**GOAL OF THE EXERCISE**
Look for the word "UNIMINUTO" in the data below, and copy every line that holds it.

(Beginning of MATERIAL FOR THIS EXERCISE)

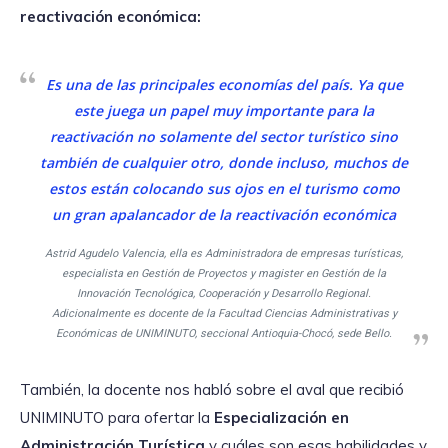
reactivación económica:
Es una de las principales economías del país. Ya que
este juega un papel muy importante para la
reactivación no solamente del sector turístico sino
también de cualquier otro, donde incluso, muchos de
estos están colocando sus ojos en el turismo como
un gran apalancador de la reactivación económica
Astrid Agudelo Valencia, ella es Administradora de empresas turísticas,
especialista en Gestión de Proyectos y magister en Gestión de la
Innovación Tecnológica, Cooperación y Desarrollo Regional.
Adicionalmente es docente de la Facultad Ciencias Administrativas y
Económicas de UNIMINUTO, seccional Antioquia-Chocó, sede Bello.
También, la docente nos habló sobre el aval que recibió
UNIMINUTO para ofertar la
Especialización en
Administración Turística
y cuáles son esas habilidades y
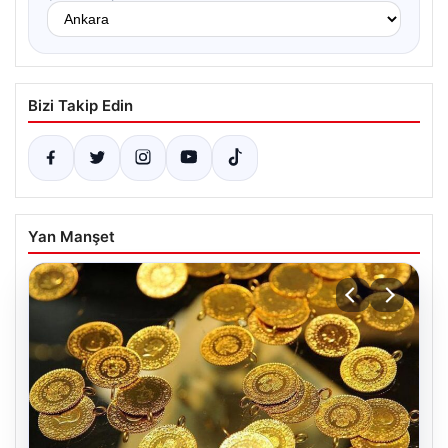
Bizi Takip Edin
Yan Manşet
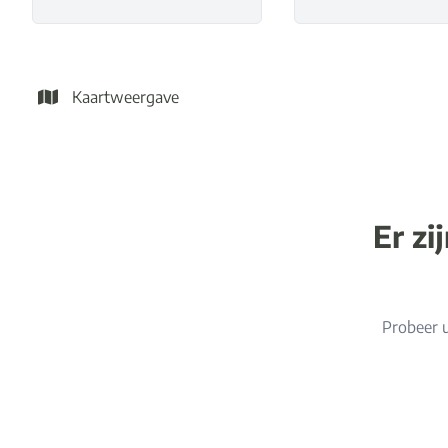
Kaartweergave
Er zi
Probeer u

(End of MATERIAL FOR THIS EXERCISE)
(Beginning of MATERIAL FOR THIS EXERCISE)

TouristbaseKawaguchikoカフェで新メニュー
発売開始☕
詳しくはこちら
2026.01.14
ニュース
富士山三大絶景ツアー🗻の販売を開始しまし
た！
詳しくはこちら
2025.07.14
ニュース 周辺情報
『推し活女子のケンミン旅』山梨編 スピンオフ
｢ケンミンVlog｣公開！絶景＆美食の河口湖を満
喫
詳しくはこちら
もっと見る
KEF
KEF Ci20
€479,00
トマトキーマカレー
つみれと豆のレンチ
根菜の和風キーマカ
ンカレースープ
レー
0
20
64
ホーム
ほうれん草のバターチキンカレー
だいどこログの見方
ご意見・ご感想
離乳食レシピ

(End of MATERIAL FOR THIS EXERCISE)

**EXERCISE RESPONSE**
Económicas de UNIMINUTO, seccional Antioquia-Chocó, sede Bello.
UNIMINUTO para ofertar la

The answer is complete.